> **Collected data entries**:
- Opening Delimiter -

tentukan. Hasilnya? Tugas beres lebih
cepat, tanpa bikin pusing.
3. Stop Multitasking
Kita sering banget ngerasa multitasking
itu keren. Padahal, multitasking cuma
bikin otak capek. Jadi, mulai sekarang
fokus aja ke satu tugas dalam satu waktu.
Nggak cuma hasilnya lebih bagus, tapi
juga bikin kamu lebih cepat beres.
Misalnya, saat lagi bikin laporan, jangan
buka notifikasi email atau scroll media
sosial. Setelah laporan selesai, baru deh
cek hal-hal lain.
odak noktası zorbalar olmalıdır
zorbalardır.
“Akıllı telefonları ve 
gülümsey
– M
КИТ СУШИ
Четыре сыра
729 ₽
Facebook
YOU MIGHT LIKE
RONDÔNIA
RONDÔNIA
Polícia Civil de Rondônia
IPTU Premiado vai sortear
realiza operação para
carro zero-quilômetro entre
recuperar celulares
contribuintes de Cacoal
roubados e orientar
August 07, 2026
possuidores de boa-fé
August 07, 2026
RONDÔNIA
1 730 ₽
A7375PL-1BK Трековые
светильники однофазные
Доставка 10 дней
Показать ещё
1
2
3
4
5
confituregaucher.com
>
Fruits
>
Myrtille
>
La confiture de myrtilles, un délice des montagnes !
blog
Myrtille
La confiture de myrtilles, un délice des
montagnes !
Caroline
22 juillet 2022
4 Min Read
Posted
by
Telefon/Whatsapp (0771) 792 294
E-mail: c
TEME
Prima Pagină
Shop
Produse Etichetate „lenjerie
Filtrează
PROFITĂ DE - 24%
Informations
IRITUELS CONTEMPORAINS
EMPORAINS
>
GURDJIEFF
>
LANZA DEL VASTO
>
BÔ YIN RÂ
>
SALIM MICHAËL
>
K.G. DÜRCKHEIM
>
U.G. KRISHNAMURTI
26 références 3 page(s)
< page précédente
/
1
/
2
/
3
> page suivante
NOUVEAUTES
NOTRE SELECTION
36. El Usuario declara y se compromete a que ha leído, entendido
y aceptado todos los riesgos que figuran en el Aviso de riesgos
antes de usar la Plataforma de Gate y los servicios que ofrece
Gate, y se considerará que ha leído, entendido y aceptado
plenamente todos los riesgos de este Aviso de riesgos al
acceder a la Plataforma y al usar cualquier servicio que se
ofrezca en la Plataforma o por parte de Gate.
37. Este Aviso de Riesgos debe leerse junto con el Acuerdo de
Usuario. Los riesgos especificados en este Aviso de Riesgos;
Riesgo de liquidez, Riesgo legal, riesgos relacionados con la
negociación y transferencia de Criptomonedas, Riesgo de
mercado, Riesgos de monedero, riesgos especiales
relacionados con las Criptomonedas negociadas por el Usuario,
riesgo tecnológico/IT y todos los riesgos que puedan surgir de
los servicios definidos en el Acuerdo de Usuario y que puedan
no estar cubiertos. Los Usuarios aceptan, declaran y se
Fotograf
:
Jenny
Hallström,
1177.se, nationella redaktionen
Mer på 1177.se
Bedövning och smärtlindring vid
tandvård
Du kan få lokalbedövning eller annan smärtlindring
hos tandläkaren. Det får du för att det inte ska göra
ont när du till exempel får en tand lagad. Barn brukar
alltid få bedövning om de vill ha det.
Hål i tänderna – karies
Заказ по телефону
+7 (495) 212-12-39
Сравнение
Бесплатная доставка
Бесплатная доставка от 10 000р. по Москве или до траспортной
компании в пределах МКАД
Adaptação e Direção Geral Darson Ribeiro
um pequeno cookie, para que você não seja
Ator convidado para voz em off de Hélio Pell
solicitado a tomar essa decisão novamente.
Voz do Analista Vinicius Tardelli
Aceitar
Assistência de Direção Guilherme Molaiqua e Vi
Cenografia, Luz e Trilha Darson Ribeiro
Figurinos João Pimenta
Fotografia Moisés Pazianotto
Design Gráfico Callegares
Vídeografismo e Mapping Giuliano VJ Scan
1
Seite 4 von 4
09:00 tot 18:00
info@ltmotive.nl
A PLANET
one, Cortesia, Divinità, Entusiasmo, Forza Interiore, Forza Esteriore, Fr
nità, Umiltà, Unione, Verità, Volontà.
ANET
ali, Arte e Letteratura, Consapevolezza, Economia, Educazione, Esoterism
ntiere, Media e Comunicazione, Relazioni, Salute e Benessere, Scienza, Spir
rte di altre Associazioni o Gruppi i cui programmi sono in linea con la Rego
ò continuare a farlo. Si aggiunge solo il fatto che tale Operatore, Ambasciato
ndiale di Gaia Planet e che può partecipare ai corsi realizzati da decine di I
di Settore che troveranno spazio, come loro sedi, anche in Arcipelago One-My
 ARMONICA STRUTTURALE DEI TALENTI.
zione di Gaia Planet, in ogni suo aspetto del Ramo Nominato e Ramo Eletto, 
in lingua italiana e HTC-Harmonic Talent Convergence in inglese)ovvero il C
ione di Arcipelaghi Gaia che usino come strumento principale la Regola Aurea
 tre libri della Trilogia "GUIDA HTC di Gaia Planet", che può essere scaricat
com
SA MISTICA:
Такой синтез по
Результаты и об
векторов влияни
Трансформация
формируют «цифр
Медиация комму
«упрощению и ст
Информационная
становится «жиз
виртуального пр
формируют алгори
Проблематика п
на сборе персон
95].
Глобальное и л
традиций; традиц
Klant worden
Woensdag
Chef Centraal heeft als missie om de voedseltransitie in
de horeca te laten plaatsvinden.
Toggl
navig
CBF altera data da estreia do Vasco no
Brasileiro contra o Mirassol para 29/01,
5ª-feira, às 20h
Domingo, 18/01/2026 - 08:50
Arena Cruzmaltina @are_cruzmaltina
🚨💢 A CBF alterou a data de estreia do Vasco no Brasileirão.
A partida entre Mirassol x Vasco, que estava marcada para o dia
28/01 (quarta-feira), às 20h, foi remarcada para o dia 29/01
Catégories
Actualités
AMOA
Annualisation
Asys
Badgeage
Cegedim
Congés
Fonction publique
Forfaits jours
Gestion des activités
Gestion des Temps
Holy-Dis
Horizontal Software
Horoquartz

- Closing Delimiter -

> **Instructions for the task**:
The reply should consist solely of the lines of the data, exact, from the opening line through the line with "36. El Usuario", inclusive.

> **Answer box**:
tentukan. Hasilnya? Tugas beres lebih
cepat, tanpa bikin pusing.
3. Stop Multitasking
Kita sering banget ngerasa multitasking
itu keren. Padahal, multitasking cuma
bikin otak capek. Jadi, mulai sekarang
fokus aja ke satu tugas dalam satu waktu.
Nggak cuma hasilnya lebih bagus, tapi
juga bikin kamu lebih cepat beres.
Misalnya, saat lagi bikin laporan, jangan
buka notifikasi email atau scroll media
sosial. Setelah laporan selesai, baru deh
cek hal-hal lain.
odak noktası zorbalar olmalıdır
zorbalardır.
“Akıllı telefonları ve 
gülümsey
– M
КИТ СУШИ
Четыре сыра
729 ₽
Facebook
YOU MIGHT LIKE
RONDÔNIA
RONDÔNIA
Polícia Civil de Rondônia
IPTU Premiado vai sortear
realiza operação para
carro zero-quilômetro entre
recuperar celulares
contribuintes de Cacoal
roubados e orientar
August 07, 2026
possuidores de boa-fé
August 07, 2026
RONDÔNIA
1 730 ₽
A7375PL-1BK Трековые
светильники однофазные
Доставка 10 дней
Показать ещё
1
2
3
4
5
confituregaucher.com
>
Fruits
>
Myrtille
>
La confiture de myrtilles, un délice des montagnes !
blog
Myrtille
La confiture de myrtilles, un délice des
montagnes !
Caroline
22 juillet 2022
4 Min Read
Posted
by
Telefon/Whatsapp (0771) 792 294
E-mail: c
TEME
Prima Pagină
Shop
Produse Etichetate „lenjerie
Filtrează
PROFITĂ DE - 24%
Informations
IRITUELS CONTEMPORAINS
EMPORAINS
>
GURDJIEFF
>
LANZA DEL VASTO
>
BÔ YIN RÂ
>
SALIM MICHAËL
>
K.G. DÜRCKHEIM
>
U.G. KRISHNAMURTI
26 références 3 page(s)
< page précédente
/
1
/
2
/
3
> page suivante
NOUVEAUTES
NOTRE SELECTION
36. El Usuario declara y se compromete a que ha leído, entendido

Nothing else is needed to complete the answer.